Ontario’s Progressive Conservative government is proposing to strip endangered species protections in the province’s Golden Horseshoe, making it easier to build quarries in protected habitats, critics say.

The change is nestled among a list of proposed revisions to the province’s plan for how the fast-growing region along the western shores of Lake Ontario will change through 2051. It also fulfils an ask from the stone, sand and gravel industry, which has pushed to expand operations to endangered species habitat.

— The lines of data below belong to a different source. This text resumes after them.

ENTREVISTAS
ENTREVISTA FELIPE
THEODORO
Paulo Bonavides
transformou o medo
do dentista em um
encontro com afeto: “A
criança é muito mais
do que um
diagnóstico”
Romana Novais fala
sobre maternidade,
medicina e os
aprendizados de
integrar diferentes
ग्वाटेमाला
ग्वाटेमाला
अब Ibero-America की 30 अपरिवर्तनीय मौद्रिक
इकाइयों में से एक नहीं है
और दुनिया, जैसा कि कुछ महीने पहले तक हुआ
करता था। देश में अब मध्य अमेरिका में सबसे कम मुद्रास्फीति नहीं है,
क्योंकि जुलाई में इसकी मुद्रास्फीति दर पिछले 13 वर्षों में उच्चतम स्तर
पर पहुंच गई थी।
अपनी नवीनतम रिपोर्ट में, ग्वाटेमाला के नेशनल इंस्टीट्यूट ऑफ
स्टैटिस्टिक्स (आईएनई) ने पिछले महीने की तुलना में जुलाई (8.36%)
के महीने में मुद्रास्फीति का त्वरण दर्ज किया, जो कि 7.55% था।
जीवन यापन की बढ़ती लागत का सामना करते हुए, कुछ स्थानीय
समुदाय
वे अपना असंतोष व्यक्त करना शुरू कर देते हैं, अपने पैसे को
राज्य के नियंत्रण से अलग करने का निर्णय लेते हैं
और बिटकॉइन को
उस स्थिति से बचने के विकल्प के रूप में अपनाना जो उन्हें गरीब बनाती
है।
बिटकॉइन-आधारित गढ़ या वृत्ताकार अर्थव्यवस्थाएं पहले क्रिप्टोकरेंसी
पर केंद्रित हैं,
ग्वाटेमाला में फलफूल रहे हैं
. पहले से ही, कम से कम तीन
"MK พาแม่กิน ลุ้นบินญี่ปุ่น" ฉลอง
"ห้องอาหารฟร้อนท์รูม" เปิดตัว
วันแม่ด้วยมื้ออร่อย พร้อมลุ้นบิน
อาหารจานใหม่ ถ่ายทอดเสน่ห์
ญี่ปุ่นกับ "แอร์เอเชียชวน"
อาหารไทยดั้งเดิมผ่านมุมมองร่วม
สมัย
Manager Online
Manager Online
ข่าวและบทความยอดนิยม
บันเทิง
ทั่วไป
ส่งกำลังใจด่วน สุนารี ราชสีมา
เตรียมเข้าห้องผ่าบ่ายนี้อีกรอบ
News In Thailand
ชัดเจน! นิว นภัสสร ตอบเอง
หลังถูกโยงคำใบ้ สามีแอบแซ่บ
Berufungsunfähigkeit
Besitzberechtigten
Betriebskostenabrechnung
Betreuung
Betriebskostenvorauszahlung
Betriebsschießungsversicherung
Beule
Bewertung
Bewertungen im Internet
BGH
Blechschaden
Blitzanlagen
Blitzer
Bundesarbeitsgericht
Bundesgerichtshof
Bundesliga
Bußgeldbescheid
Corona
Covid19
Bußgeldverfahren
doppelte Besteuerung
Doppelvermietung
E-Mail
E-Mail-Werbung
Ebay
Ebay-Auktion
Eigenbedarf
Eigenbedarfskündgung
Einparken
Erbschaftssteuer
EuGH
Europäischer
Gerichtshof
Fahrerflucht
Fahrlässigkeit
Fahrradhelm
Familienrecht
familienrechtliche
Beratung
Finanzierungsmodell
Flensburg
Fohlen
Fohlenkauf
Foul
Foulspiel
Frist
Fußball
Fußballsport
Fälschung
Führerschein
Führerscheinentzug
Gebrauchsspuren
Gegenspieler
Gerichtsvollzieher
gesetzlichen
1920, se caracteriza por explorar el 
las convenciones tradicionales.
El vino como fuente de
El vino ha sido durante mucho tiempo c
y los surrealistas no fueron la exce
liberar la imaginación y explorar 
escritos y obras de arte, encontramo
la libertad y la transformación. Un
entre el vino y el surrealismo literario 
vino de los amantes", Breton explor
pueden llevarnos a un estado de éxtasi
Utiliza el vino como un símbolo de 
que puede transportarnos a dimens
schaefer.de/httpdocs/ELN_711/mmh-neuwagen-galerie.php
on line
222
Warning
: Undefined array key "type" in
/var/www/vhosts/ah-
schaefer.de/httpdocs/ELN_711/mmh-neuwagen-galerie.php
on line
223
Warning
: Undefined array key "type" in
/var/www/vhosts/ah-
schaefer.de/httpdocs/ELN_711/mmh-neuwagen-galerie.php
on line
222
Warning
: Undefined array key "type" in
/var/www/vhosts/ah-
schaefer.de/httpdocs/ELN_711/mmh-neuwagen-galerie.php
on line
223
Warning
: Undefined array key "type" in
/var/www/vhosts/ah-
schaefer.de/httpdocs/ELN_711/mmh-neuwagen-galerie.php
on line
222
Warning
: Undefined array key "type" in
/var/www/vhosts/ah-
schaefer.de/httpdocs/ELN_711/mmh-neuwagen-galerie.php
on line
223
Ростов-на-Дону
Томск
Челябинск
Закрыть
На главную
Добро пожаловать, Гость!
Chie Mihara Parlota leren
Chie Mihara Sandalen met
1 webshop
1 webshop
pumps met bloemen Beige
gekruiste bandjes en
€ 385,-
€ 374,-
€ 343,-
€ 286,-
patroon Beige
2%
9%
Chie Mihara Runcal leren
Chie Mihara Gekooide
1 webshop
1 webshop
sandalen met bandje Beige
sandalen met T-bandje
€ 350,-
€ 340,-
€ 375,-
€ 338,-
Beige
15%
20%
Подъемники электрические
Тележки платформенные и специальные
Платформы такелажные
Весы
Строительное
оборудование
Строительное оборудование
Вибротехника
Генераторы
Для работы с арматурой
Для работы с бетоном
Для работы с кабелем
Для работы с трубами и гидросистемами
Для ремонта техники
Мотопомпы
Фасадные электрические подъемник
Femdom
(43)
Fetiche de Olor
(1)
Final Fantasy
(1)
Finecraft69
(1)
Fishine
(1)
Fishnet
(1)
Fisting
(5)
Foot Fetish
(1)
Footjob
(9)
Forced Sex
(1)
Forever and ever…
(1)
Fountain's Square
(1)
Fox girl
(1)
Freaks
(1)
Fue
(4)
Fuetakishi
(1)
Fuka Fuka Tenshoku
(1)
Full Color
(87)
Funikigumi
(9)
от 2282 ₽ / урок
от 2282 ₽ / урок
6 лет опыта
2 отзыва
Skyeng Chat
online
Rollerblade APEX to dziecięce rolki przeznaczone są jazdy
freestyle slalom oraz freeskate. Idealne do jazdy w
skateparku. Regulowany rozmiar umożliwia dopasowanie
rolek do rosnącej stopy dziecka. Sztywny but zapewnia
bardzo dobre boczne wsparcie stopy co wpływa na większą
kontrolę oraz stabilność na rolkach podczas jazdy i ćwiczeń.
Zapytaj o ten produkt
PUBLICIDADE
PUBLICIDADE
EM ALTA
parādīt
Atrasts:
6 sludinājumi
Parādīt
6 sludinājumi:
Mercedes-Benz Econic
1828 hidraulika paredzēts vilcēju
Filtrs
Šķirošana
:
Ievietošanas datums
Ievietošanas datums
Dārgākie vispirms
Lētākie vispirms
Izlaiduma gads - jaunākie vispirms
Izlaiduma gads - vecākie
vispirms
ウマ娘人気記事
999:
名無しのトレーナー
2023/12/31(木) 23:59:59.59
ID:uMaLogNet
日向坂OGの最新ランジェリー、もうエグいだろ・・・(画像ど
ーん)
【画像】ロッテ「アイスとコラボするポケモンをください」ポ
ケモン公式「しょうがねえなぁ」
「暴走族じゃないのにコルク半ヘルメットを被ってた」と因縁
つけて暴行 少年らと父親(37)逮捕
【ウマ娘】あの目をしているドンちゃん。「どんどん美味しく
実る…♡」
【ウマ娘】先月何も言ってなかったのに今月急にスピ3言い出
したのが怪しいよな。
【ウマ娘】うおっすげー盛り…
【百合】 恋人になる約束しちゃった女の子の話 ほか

“Why would you do this, other than to make someone very wealthy?” said Ontario NDP climate critic Peter Tabuns in an interview with National Observer.

“It’s going to be far more difficult to protect endangered species in southern Ontario.”

The proposed changes to “A Place to Grow: Growth Plan for the Greater Golden Horseshoe,” published June 16, would apply to a vast section of southern Ontario stretching from the Greater Toronto Area through Hamilton and Niagara. They’re aimed at opening up more land for companies to mine for aggregate: crushed stone, gravel and sand that’s a vital part of the concrete that drives construction in the population-heavy region.

The proposal is open for public feedback until July 31. If passed, the revisions would remove an existing prohibition on new quarries in the habitats of endangered or threatened species. Another tweak would remove some protections for waterways, deleting them from the growth plan’s definition of what qualifies as an ecological function.

A quarry is a significant disruption on any landscape, with everything on the surface dug up and replaced with a large, deep pit. Removing the rock is a loud and dusty process, and quarries also bring a steady stream of trucks that carry the product away on newly built access roads.

Many can be remediated after extraction is done — a former quarry in Elora, Ont. is now a popular swimming hole, for example. But building them in areas where endangered and threatened species live would “destroy the habitat” for present species, said Tim Gray, executive director of green non-profit Environmental Defence.

One such creature whose habitat could be threatened is the endangered Jefferson Salamander, Gray added. Though its range extends across parts of the Northeastern United States, the greyish-brown, blue-flecked amphibian’s only Canadian habitat is the Niagara Escarpment. The craggy limestone formation, which cuts through Southern Ontario, also happens to be a hot spot for aggregate extraction.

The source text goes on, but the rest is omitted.